NATO, as the face of an allied Europe, faces a categorically different class of cyberthreats than nearly any other organization. Over the last several years, the alliance’s Cooperative Cyber Defense Centre of Excellence has been progressively building a network of threat intelligence partnerships that spans multiple prominent U.S. firms, including Cisco and Symantec. On Thursday, NATO signed on another partner, a firm uniquely position to provide both technical and human intelligence about hackers: FireEye.
To predict cyberattacks, find vulnerabilities, better understand targeting and ultimately build a better defensive strategy, NATO enters into bilateral information sharing programs with corporate powers. The firms provide these intel feeds — highly complex scanning systems worth thousands of dollars, typically sold on a subscription basis — to NATO free of charge. In turn, partnered contractors get a rare look into the cyberattacks hitting NATO in realtime, said spokesperson Michal Olejarnik.

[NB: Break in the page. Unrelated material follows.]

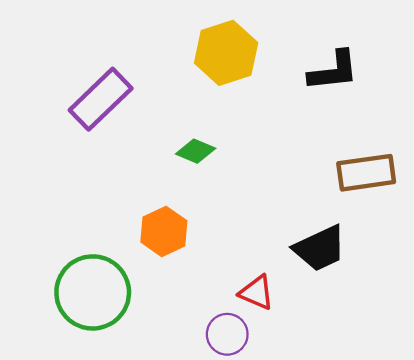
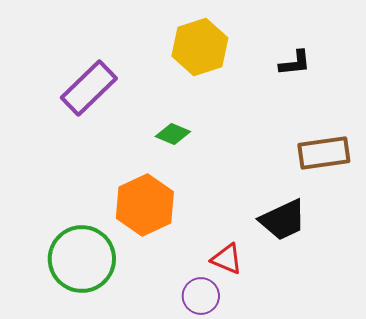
black L-shape: (333, 71) -> (295, 63), size x0.7
orange hexagon: (164, 231) -> (145, 205), size x1.4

“NATO will interface through our Information Security Operations team and Threat intelligence Relationship manager not directly through our research analysts. This agreement will improve information sharing efforts via formalized relationships that we will explore and utilize to ascertain what data is available to fill gaps at NATO in their threat posture picture and vice versa for FireEye,” said Tony Cole, FireEye global government chief technology officer.

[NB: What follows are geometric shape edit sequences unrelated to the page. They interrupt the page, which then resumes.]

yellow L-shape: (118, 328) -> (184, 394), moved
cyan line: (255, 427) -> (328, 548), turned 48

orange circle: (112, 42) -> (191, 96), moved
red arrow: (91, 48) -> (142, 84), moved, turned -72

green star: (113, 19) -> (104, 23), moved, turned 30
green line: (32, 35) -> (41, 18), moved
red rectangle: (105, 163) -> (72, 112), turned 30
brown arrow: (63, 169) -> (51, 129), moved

The FireEye contract is limited to a two year period, upon which the contract will be reviewed for potential renewal, said NATO spokesperson Michal Olejarnik. Acceptance into the program has no impact on decisions made by NATO’s technology acquisition and development offices, said Olejarnik.
The partnership between FireEye and NATO was unveiled Thursday at a D.C.-based hotel, with NATO Communications and Information Agency General Manager Koen Gisjbers shaking hands on stage with FireEye executives Tony Cole, John Watters and Pat Sheridan. The move represents NATO’s ninth such partnership and it comes at a time when the organization’s more than 200-person cyber-defense unit is preparing to invest upward of $70 million in new capabilities.
“If we are going to move faster than the cyberthreats we face, then it is absolutely imperative that we exchange timely and actionable threat information with industry,” Gijsbers said. “Our existing [Industry Partnership Agreements] have already shown impressive results that are making a real difference to [NATO] and our industry partners. FireEye’s depth of expertise from responding to many of the largest cyber-breaches in the world will be very valuable to the IPA framework, and we look forward to a productive partnership.”